When I was an undergraduate studying religion and a graduate student at Harvard Divinity School I was taught that theology is written by religious insiders, and theologians are religious insiders. Non-Christians cannot be theologians of Christianity or write Christian theology, and the same goes for other traditions. Theology is “faith seeking understanding,” as the scholastic theologian Anselm believed. This position was by no means universal, but I was surprised at the pushback when I questioned it, as if I was missing the point by separating theology from religious identity.
Some questions of definition are purely philosophical. This is not one of them. How we define “theologian” impacts, at least tacitly, who can have jobs at universities. How we define “theology” impacts which texts are anthologized. These definitions impact what people read. They impact whether religious outsiders feel empowered to engage in theological discussion.
So it behooves us to consider whether theology really is “faith seeking understanding.” Take a work that is uncontroversially theology, say, the Summa Theologiae. Suppose Thomas Aquinas wrote it as a pious satire, and he was really an atheist. Were this supposition true, the Summa would remain theology. And the same goes if any theological work were to have a religious outsider as its author.
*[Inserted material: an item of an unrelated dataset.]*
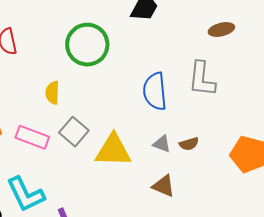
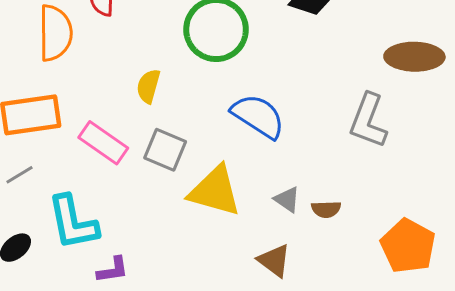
brown ellipse: (221, 29) -> (414, 57), size x1.5
blue semicircle: (155, 91) -> (258, 116), moved, turned 114
gray square: (74, 132) -> (165, 150), turned -32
One might grant that the Summa remains theology, but atheist Aquinas would not be a theologian. He is only a satirist that happens to write theology. Maybe so, but we don’t require that anthropologists be cultural insiders. Indeed, most anthropologists are cultural outsiders.
Or consider religious studies, the academic study of religion. Scholars of religion are not exclusively outsiders. For instance, a Christian can be a historian of Christianity so long as she deploys the methods and perspective of a historian. In the same way, we should admit a non-Christian can be a Christian theologian so long as she deploys the methods and perspective of a Christian theologian.
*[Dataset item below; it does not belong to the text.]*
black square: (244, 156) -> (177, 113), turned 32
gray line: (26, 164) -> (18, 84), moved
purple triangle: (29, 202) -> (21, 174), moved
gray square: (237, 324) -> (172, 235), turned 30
The insistence that theologians be insiders becomes even stranger when we consider that religious identity is itself fluid: Being a Jew or a Hindu has more to do with which family a person is born into than what creed she confesses. Not everyone agrees that being Christian is simply a matter of self-identification. Muslims commonly believe that all people are born Muslim (though we may fall away as a result of upbringing). With all this complexity, it’s cleanest to de-couple religious identity and membership within the tribe of theologians.
How may we more fruitfully distinguish theology and religious studies? Religious studies is an outsider perspective. Whereas, theology is an insider perspective. It may borrow from philosophy, literature and art criticism, history, and other fields that comprise religious studies, but it also proceeds from insider sources of authority: scripture, the utterances of esteemed persons, traditional commentaries or dogmas, personal religious experience, etc.
What does an outsider doing theology look like? She has to be open to reading scripture as an organic whole—more like a cohesive work of literature than a bunch of historical sources cobbled together. For instance, she must be receptive to reading Genesis as Paul does: Christ is the “second Adam.”; God established salvation through faith with Abraham. She is not compelled to parrot dogma and ignore scholarly criticism any more than religious insiders doing theology. But she must imagine herself as being addressed by scripture. She must sympathetically work into the insider mind like the anthropologist works into a culture.
Outsiders are sometimes better positioned than insiders to produce good theology. Consider the sola scriptura doctrine of traditional Protestantism. If scripture really is the only source of religious authority, it is unproductive to bring strong biases to the text, as many religious insiders do because the text may not uphold them. For instance, that God is a Trinity, that the meaning of the Bible is what it means in plain English, that God’s values are liberal values, etc.
Religious outsiders have biases too, but they are different biases. They are less likely to valorize God, more likely to perceive His actions as problematic. This, in part, is why Daphne Hampson, a non-Christian, made significant contributions to feminist Christian theology. Religious outsiders often readily accept the conclusions of Biblical criticism. This is partially why Baruch Spinoza, who was excommunicated from his Sephardic Jewish community, influenced Jewish theology after his death.
These outsider theologians began with understanding, not faith, and theology is better for it. We realize that theology is not “faith seeking understanding.” Theology begins with understanding. Its end is contributing to faith.